With this research direction, we aim at understanding chromatin and transcriptional remodeling during aging and in response to pro-longevity interventions. Age-associated changes in expression levels and chromatin structure have been observed across cell types and species, but the genomic pattern of such changes is still largely unknown. Furthermore, how the remodeling of the epigenome during vertebrate aging influences transcriptional outputs and cellular functions remains unclear. To address these questions, we are extensively mapping epigenomic and transcriptional changes during aging at multiple levels (e.g. tissue, single cells), in multiple tissues (e.g. brain, liver, pancreas) and across vertebrate models (i.e. mouse, African turquoise killifish). These maps will help provide a comprehensive picture of vertebrate-conserved age-related changes, which can be strong therapeutic targets in the study of aging.

2. How are specific aspects of transcriptions regulated and impaired during aging?

In this research direction, we aim at dissecting the impact of aging on key features of the transcriptional landscape and understanding the underlying molecular mechanisms. Indeed, accumulating evidence suggests that loss of transcriptional precision contributes to aging, through decreased integrity of transcriptional networks, increased transcriptional noise, disrupted splicing patterns, or the acquisition of aberrant transcription of previously repressed genes. Using the epigenomic signature of transcriptional consistency that we previously identified, we are characterizing age-related changes in transcriptional consistency, and studying underlying molecular mechanisms that could play a role during aging and longevity. We are also interrogating changes to transcriptional landscape with age beyond the traditional protein-coding gene expression levels, including transposable element reactivation.

3. What role does sex, an important yet understudied factor in aging and longevity, play in the regulation of aging?

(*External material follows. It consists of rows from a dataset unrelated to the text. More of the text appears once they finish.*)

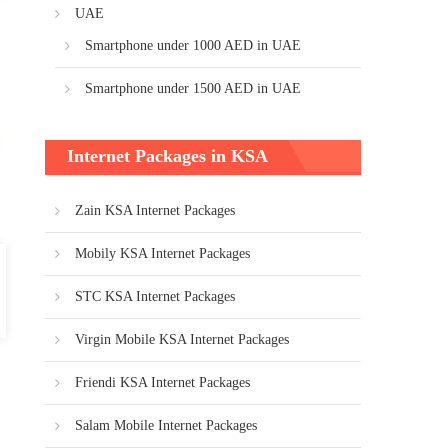
UAE
Smartphone under 1000 AED in UAE
Smartphone under 1500 AED in UAE
Internet Packages in KSA
Zain KSA Internet Packages
Mobily KSA Internet Packages
STC KSA Internet Packages
Virgin Mobile KSA Internet Packages
Friendi KSA Internet Packages
Salam Mobile Internet Packages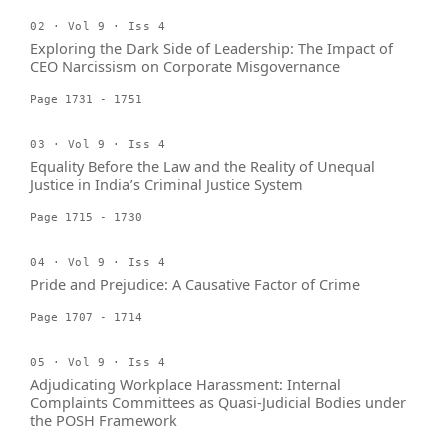
02 · Vol 9 · Iss 4
Exploring the Dark Side of Leadership: The Impact of
CEO Narcissism on Corporate Misgovernance
Page 1731 - 1751
03 · Vol 9 · Iss 4
Equality Before the Law and the Reality of Unequal
Justice in India’s Criminal Justice System
Page 1715 - 1730
04 · Vol 9 · Iss 4
Pride and Prejudice: A Causative Factor of Crime
Page 1707 - 1714
05 · Vol 9 · Iss 4
Adjudicating Workplace Harassment: Internal
Complaints Committees as Quasi-Judicial Bodies under
the POSH Framework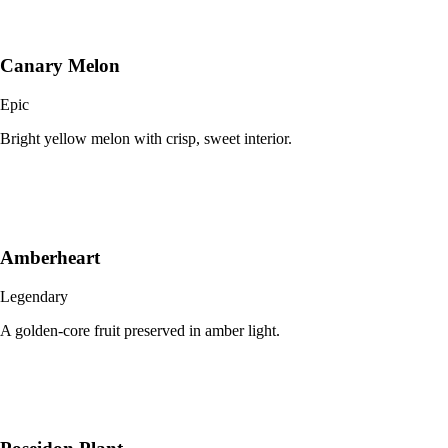
Canary Melon
Epic
Bright yellow melon with crisp, sweet interior.
Amberheart
Legendary
A golden-core fruit preserved in amber light.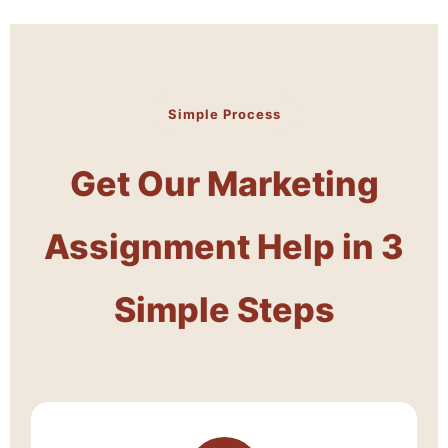
Simple Process
Get Our Marketing
Assignment Help in 3
Simple Steps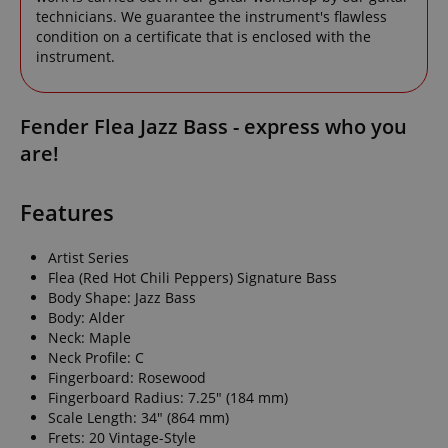
technicians. We guarantee the instrument's flawless
condition on a certificate that is enclosed with the
instrument.
Fender Flea Jazz Bass - express who you
are!
Features
Artist Series
Flea (Red Hot Chili Peppers) Signature Bass
Body Shape: Jazz Bass
Body: Alder
Neck: Maple
Neck Profile: C
Fingerboard: Rosewood
Fingerboard Radius: 7.25" (184 mm)
Scale Length: 34" (864 mm)
Frets: 20 Vintage-Style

The final aspect of our research involves characterizing the functional impact of the sex-specific regulation of the transcriptional and epigenetic landscape during aging. Women life expectancy exceeds that of men, while many age-related diseases are more prevalent in post-menopausal women. Sex-dimorphic responses to pro-longevity drugs or genetic manipulations have been observed in mice, including a larger effect in females for rapamycin treatment. Additionally, emerging evidence suggests that clear differences exist between male and female chromatin profiles in matched cell types. However, the effect of sex on chromatin and transcription during aging remains largely unknown. We are investigating two levels at which sex could influence aging: (i) the genetic level (i.e. sex chromosomes), through modulation of transcriptional and epigenomic identity, and (ii) the endocrine level, through the effects of sex-steroid hormones. As an important model, we are leveraging the inducible Foxl2 mouse knock-out, which displays adult female-to-male hormonal (but not karyotypic) sex reversal.

The response to these questions could ultimately be leveraged to improve human health through the restoration of ‘youthful’ chromatin states.